F.BAHÇE taraftarının beklentisi, dün akşamın son 10 dakikasındaki oyundur. Tıpkı Beşiktaş ve Celtic maçlarının ikihci yarısındaki ilk 15 dakika gibi. Bunu genele yayamamasının en önemli sebebi teknik direktör Vitor Pereira’dır.
SEZON başındaki 4-4-2 inadı uğruna, Şampiyonlar Ligi’ne veda etti. Şimdi de, De Souza-M.Topal inadı sayesinde iki cephede de bıçak sırtında. İki futbolcunun önünde Diego’yu oynatarak takımın balansını bozduğunu hala göremiyor mu? Bu orta saha ile ne alan daraltabilirsiniz ne de öndeki 3’lüden beklenen performansı alabilirsiniz. Üstelik Nani, Diego, Van Persie gibi oyuncular şapkadan tavşan çıkartmazsa, dünkü gibi 80 dakika pozisyona bile giremezsiniz.
SORUN PSİKOLOJİK
F.BAHÇE, maçı 90 dakika değil 10 dakika oynadı. Ozan ve Volkan’ın girişiyle, neler olduğunu biz değil, Pereira analiz etmeli. Portekizli hoca, yedek beklettiği Ozan’a gerçekten yazık ediyor. Sadece Ozan’a değil, Pereira sayesinde Nani ve Van Persie’ye de yazık oluyor. İki futbolcunun da kötü olmalarının sebebi Pereira’dır. İkisinin de hocayla anlaşamadığı ve mutsuz olduğu yüzlerinden belli oluyor. Ama eminim maç sonunda Pereira, yine oyundan memnun olduğunu söyleyecek, yine kazanılan 1 puanın önemine değinecek, yine aynı cümleleri kuracak!

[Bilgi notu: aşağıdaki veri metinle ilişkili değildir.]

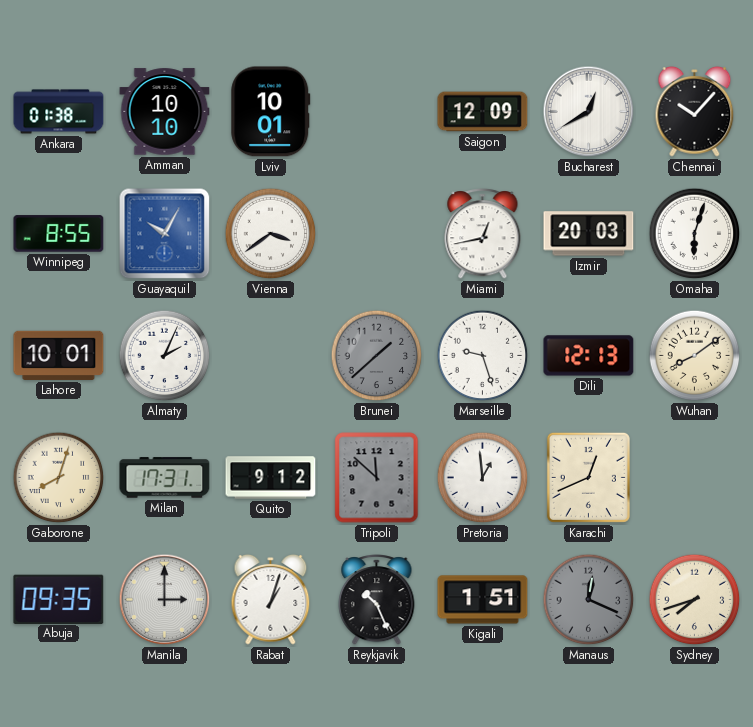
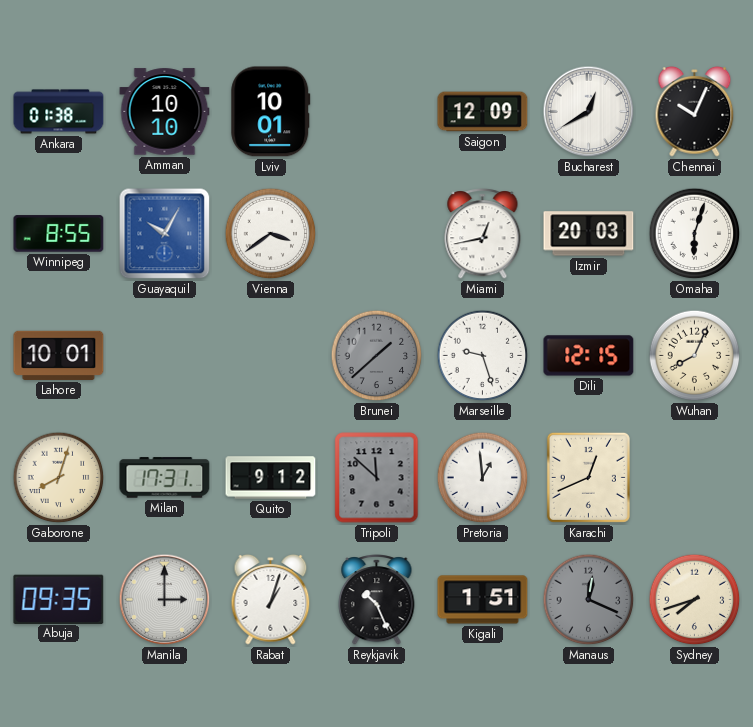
Chennai: 10:07 -> 10:04
Almaty: 2:04 -> none
Dili: 12:13 -> 12:15
Wuhan: 8:09 -> 8:04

SAYIN Başkan Aziz Yıldırım, ödediği milyonlarca Euro’nun hakkını almak istiyorsa, bu oyundan keyif almak ve taraftarının mutlu olmasını istiyorsa, iş işten geçmeden harekete geçmeli. Pereira’yı değil, futbolcuları görüşme odasını çağırmalı. Bu takımın sorununun psikolojik olduğunu, Fernandao, Volkan veya bir başkasının kaçırdığı golün sebebinin de Pereira olduğunu daha iyi anlayacaktır. Bir teknik adam, elindeki bu kadar güzel malzemeden ancak bu kadar kötü bir yemek yapar!

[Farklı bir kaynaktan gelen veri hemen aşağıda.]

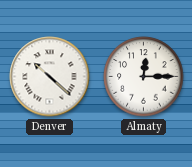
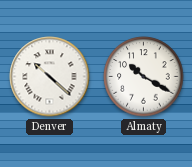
Almaty: 12:15 -> 10:20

Güntekin Onay: F.Bahçe istediğini aldı
F.BAHÇE, zorlu deplasmandan istediğini alarak dönüyor. Grup maçlarında sonuç ve puan oyundan daha önemli. Kimse size çok hücum yaptınız diye puan vermez. 60 bin kişi önünde, Amsterdam Arena’da oynamak kolay değil. Evet ilk 80 dakika F.Bahçe hücumda hiç etkili olamadı ama Ajax’ın da pas yapmasına izin vermedi ve orta alandaki direnciyle ev sahibi ekibi pasifize etti.

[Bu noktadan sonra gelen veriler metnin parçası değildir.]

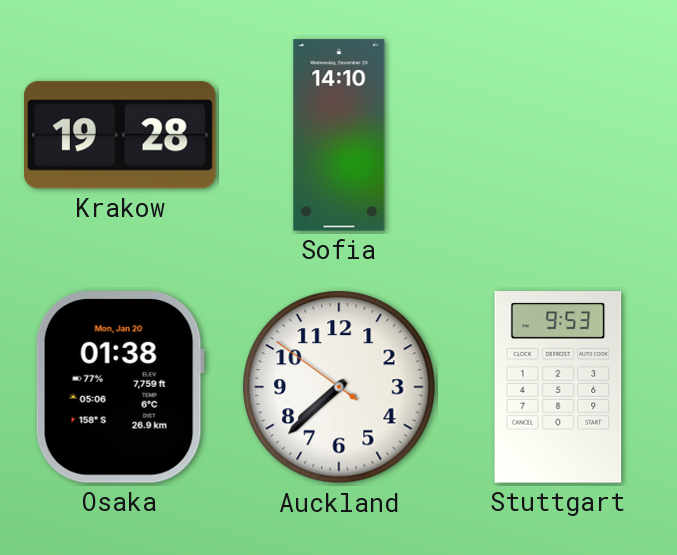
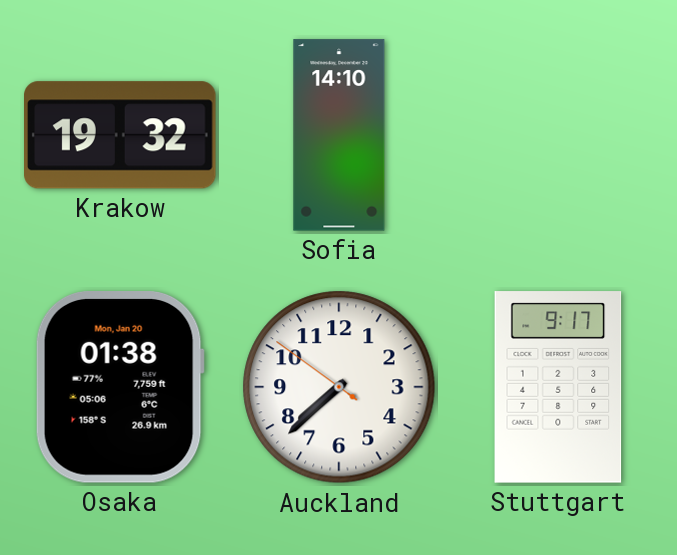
Krakow: 19:28 -> 19:32
Stuttgart: 9:53 -> 9:17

İLGİNÇTİR Pereira iyi bir savunma takımı yarattı. Türkiye’de etkili hücum yapamadığı için, az pozisyon bulduğu için, az gol attığı için çok eleştirilen Portekizli teknik adam iyi savunma yapan takım inşaa ettiği için takdir edilmiyor. Çünkü herkesin beklentisi bu isimlerle ve kadroyla daha zengin hücum aksiyonları.
İPLER F.BAHÇE’DE
VAN Persie, Nani ve Diego gibi 3 büyük yıldız hücumda hiçbir şey üretemezken onların yerine oyuna giren 3 eski Bursasporlu takımı Ajax kalesine son 10 dakikada son derece etkili bir şekilde taşıdılar. Rakibin bıraktığı alanlarlardan mı kaynaklandı? Oyunda çözülmeler mi başlamıştı? Yoksa Alper’in de katılmasıyla bu 3 oyuncu diğerlerine oranla daha mı dinamik? Daha mu atletik? Daha mı etkili?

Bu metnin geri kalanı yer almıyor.